Sąd I instancji powołując się na art. 88 u.s.u.s. oraz z uwagi na szeroki zakres przedmiotowy kontroli doszedł do wniosku, że inspektor kontroli Zakładu miał prawo żądać przedłożenia dokumentacji związanej z zakresem przedmiotowym kontroli. Żądana dokumentacja była niezbędna do dokonania ustaleń związanych z zakresem przedmiotowym kontroli. Brak dokumentacji czynił niemożliwym wykonywanie czynności kontrolnych.

W ocenie Sądu, organ nie naruszył również art. 54 u.p.p. dotyczącego zakazu prowadzenia więcej niż jednej kontroli u przedsiębiorcy. Regulacja ta nie dotyczy jednak sytuacji, gdy jeden i ten sam organ administracji wszczyna kontrolę choćby w zakresie np. różnych podatków, czy też tego samego podatku za różne okresy rozliczeniowe. Kontrola u Skarżącej została wszczęta na podstawie upoważnienia z [...] lipca 2019 r. do przeprowadzenia kontroli płatnika składek i była prowadzona na podstawie przepisów rozdziału 10 ustawy systemowej oraz przepisów rozdziału 5 Prawa przedsiębiorców, zgodnie z delegacją z art. 92a u.s.u.s. Z kolei postępowanie wyjaśniające w sprawie zaświadczeń A1 jest prowadzone na podstawie odrębnych przepisów. Postępowanie to nie jest kontrolą wykonywania przez płatników składek obowiązków w zakresie ubezpieczeń społecznych (art. 68 ust. 1 pkt 6 u.s.u.s.). Z informacji udzielonych przez organ wynika, iż postępowanie wyjaśniające prowadzone przez Oddział ZUS w Zielonej Górze w zakresie wydania zaświadczeń A1 pracownikom Spółki zakończyło się - wszystkie wnioski, które zostały złożone od [...] września 2019 r. zostały potwierdzone, a Oddział wydał zaświadczenia A1.

Sąd I instancji zgodził się z argumentacją organu, iż sprzeciw może być wniesiony jedynie wobec podjęcia i wykonywania czynności kontrolnych z naruszeniem przepisów wskazanych w art. 59 ust. 1 u.p.p. Zarzuty wniesione co do postępowania wyjaśniającego dotyczącego zaświadczeń A1 (jako prowadzonego w trybie odrębnych przepisów), nie podlegają rozpatrzeniu w ramach powyższego środka.

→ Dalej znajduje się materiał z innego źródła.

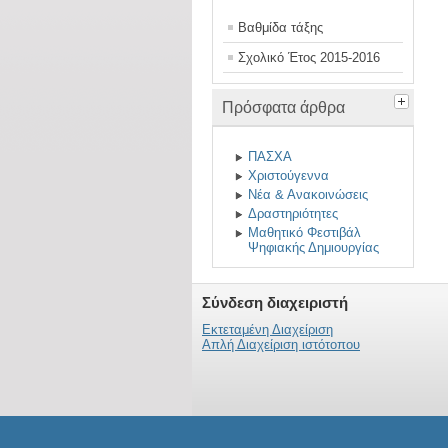
Βαθμίδα τάξης
Σχολικό Έτος 2015-2016
Πρόσφατα άρθρα
ΠΑΣΧΑ
Χριστούγεννα
Νέα & Ανακοινώσεις
Δραστηριότητες
Μαθητικό Φεστιβάλ
Ψηφιακής Δημιουργίας
Σύνδεση διαχειριστή
Εκτεταμένη Διαχείριση
Απλή Διαχείριση ιστότοπου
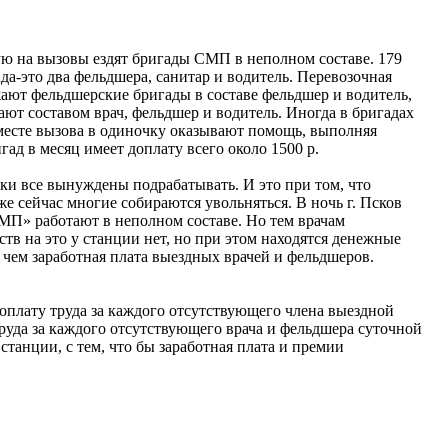
ую на вызовы ездят бригады СМП в неполном составе. 179
да-это два фельдшера, санитар и водитель. Перевозочная
ют фельдшерские бригады в составе фельдшер и водитель,
ют составом врач, фельдшер и водитель. Иногда в бригадах
месте вызова в одиночку оказывают помощь, выполняя
ад в месяц имеет доплату всего около 1500 р.
ки все вынуждены подрабатывать. И это при том, что
е сейчас многие собираются увольняться. В ночь г. Псков
СМП» работают в неполном составе. Но тем врачам
тв на это у станции нет, но при этом находятся денежные
чем заработная плата выездных врачей и фельдшеров.
плату труда за каждого отсутствующего члена выездной
руда за каждого отсутствующего врача и фельдшера суточной
танции, с тем, что бы заработная плата и премии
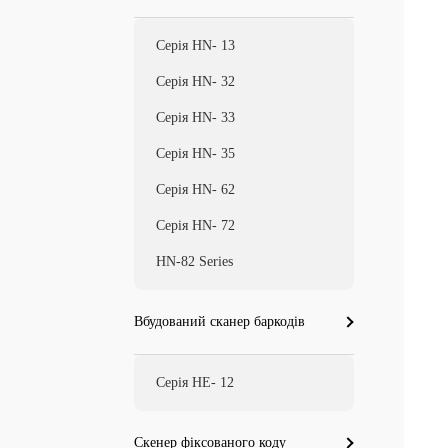
Серія HN- 13
Серія HN- 32
Серія HN- 33
Серія HN- 35
Серія HN- 62
Серія HN- 72
HN-82 Series
Вбудований сканер баркодів
Серія HE- 12
Скенер фіксованого коду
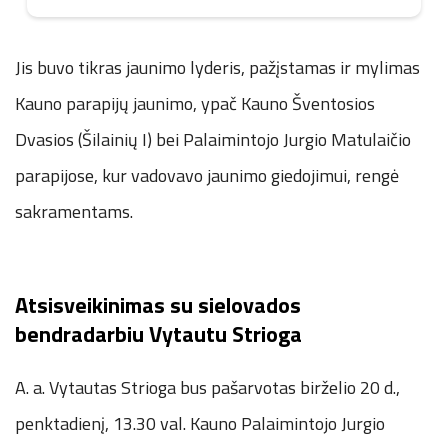
Jis buvo tikras jaunimo lyderis, pažįstamas ir mylimas
Kauno parapijų jaunimo, ypač Kauno Šventosios
Dvasios (Šilainių I) bei Palaimintojo Jurgio Matulaičio
parapijose, kur vadovavo jaunimo giedojimui, rengė
sakramentams.
Atsisveikinimas su sielovados
bendradarbiu Vytautu Strioga
A. a. Vytautas Strioga bus pašarvotas birželio 20 d.,
penktadienį, 13.30 val. Kauno Palaimintojo Jurgio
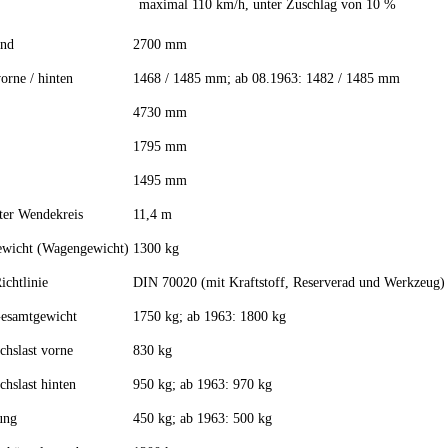
maximal 110 km/h, unter Zuschlag von 10 %
and
2700 mm
orne / hinten
1468 / 1485 mm; ab 08.1963: 1482 / 1485 mm
4730 mm
1795 mm
1495 mm
ter Wendekreis
11,4 m
ewicht (Wagengewicht)
1300 kg
ichtlinie
DIN 70020 (mit Kraftstoff, Reserverad und Werkzeug)
Gesamtgewicht
1750 kg; ab 1963: 1800 kg
chslast vorne
830 kg
chslast hinten
950 kg; ab 1963: 970 kg
ung
450 kg; ab 1963: 500 kg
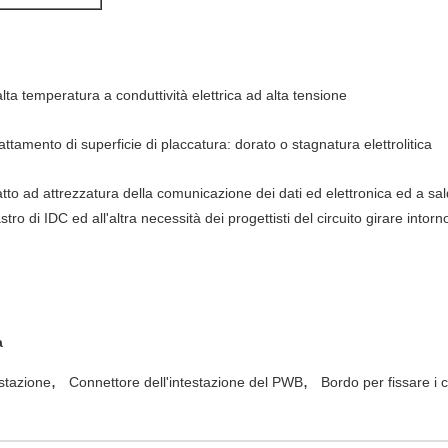
alta temperatura a conduttività elettrica ad alta tensione
ttamento di superficie di placcatura: dorato o stagnatura elettrolitica
tto ad attrezzatura della comunicazione dei dati ed elettronica ed a sal
ro di IDC ed all'altra necessità dei progettisti del circuito girare intorn
a
,
,
stazione
Connettore dell'intestazione del PWB
Bordo per fissare i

Trafnie również w odpowiedzi na skargę podniesiono, iż zarzut zawarty w uzasadnieniu skargi dotyczący naruszenia art. 87 ust. 1 pkt 6 u.s.u.s. polegający na wzywaniu osób na przesłuchanie w charakterze ubezpieczonych, nie może podlegać rozpatrzeniu, ponieważ dotyczy on czynności kontrolnych, które były wykonywane po doręczeniu postanowienia Prezesa ZUS z dnia [...] listopada 2019 r., wydanym w związku z wniesionym sprzeciwem, a następnie zażaleniem.

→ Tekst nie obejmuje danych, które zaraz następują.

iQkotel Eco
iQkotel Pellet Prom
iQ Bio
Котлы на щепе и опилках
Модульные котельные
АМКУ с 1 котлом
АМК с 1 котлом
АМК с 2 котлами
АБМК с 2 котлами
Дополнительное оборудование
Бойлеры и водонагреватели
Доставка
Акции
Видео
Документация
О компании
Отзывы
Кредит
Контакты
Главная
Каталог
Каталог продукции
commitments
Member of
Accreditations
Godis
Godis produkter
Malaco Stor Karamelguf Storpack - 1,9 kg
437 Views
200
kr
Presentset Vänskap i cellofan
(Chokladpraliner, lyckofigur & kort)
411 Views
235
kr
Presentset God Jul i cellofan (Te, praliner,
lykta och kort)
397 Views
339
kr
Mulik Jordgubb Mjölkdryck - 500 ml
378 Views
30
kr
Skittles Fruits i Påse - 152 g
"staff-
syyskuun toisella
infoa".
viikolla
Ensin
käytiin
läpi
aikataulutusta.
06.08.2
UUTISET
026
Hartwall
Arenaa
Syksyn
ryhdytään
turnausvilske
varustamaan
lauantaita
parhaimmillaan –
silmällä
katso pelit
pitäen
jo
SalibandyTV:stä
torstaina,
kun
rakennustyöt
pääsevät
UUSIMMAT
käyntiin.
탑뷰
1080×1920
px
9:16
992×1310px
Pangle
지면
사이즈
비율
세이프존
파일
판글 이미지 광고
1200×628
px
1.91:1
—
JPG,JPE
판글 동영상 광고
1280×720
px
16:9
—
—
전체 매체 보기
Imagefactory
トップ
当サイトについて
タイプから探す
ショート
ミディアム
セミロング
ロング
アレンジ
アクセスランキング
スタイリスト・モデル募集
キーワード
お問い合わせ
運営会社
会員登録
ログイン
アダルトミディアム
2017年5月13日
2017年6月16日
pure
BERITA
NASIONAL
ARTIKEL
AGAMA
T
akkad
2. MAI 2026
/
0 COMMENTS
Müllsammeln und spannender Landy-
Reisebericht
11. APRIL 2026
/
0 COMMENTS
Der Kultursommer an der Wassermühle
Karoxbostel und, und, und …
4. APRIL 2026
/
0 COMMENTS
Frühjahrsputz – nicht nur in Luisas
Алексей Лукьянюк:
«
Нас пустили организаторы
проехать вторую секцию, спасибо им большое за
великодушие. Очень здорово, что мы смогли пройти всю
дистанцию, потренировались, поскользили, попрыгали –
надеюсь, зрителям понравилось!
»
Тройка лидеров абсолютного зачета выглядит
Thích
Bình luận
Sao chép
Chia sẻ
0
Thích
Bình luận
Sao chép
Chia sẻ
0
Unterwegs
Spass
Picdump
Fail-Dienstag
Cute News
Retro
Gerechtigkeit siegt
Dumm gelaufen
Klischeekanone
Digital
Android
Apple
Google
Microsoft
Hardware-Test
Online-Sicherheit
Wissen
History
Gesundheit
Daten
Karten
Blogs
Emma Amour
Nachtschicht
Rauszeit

A. Sp. z o.o. wniosła skargę kasacyjną od wyroku WSA, zaskarżając to orzeczenie w całości. Zaskarżonemu wyrokowi Spółka zarzuciła na podstawie art. 174 pkt 1 p.p.s.a. naruszenie prawa materialnego, a mianowicie:

a) naruszenie art. 48 ust. 3 pkt 4 oraz art. 49 ust. 7 pkt 6 i 7 u.p.p. poprzez ich błędną wykładnię i uznanie, że ZUS nie był zobowiązany do wskazania w zawiadomieniu o zamiarze wszczęcia kontroli oraz upoważnieniu do kontroli zakresu przedmiotowego kontroli, w tym podania, jaki okres został objęty kontrolą oraz wskazania daty zakończenia kontroli.

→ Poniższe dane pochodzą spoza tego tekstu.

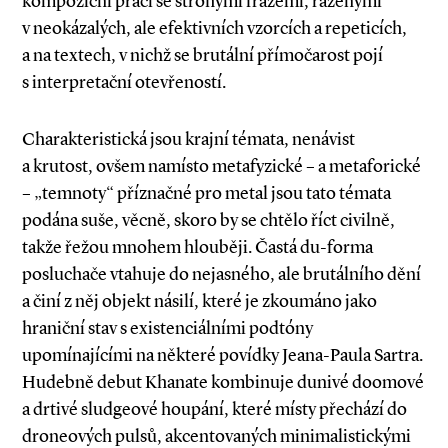
kompoziční práci se strohými frázemi, řazenými
v neokázalých, ale efektivních vzorcích a repeticích,
a na textech, v nichž se brutální přímočarost pojí
s interpretační otevřeností.
Charakteristická jsou krajní témata, nenávist
a krutost, ovšem namísto metafyzické – a metaforické
– „temnoty“ příznačné pro metal jsou tato témata
podána suše, věcně, skoro by se chtělo říct civilně,
takže řežou mnohem hlouběji. Častá du­-forma
posluchače vtahuje do nejasného, ale brutálního dění
a činí z něj objekt násilí, které je zkoumáno jako
hraniční stav s existenciálními podtóny
upomínajícími na některé povídky Jeana­-Paula Sartra.
Hudebně debut Khanate kombinuje dunivé doomové
a drtivé sludgeové houpání, které místy přechází do
droneových pulsů, akcentovaných minimalistickými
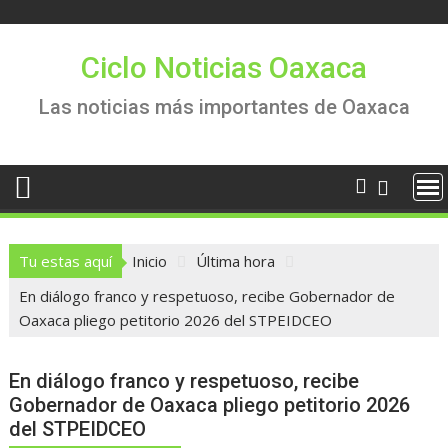
Saltar
al
contenido
Ciclo Noticias Oaxaca
Las noticias más importantes de Oaxaca
Tu estas aquí
Inicio
Última hora
En diálogo franco y respetuoso, recibe Gobernador de
Oaxaca pliego petitorio 2026 del STPEIDCEO
En diálogo franco y respetuoso, recibe
Gobernador de Oaxaca pliego petitorio 2026
del STPEIDCEO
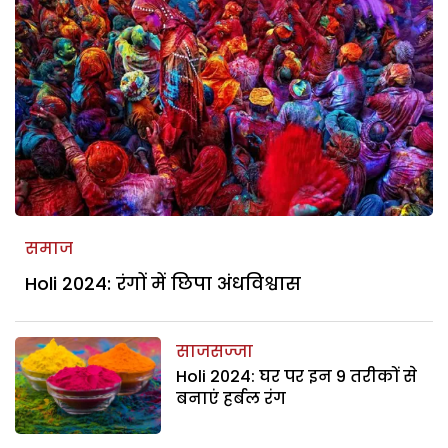
समाज
Holi 2024: रंगों में छिपा अंधविश्वास
साजसज्जा
Holi 2024: घर पर इन 9 तरीकों से
बनाएं हर्बल रंग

b) naruszenie art. 54 ust. 1 u.p.p. poprzez jego błędną wykładnię i uznanie, że ZUS nie prowadził dwóch kontroli w jednym czasie w firmie skarżącego, podczas gdy z punktu widzenia obowiązujących przepisów sytuacja taka miała miejsce pomiędzy [...].09.2019 r. a [...].11.2019 r., gdzie u skarżącej Spółki prowadzono jednocześnie dwa odrębne postępowania kontrolne.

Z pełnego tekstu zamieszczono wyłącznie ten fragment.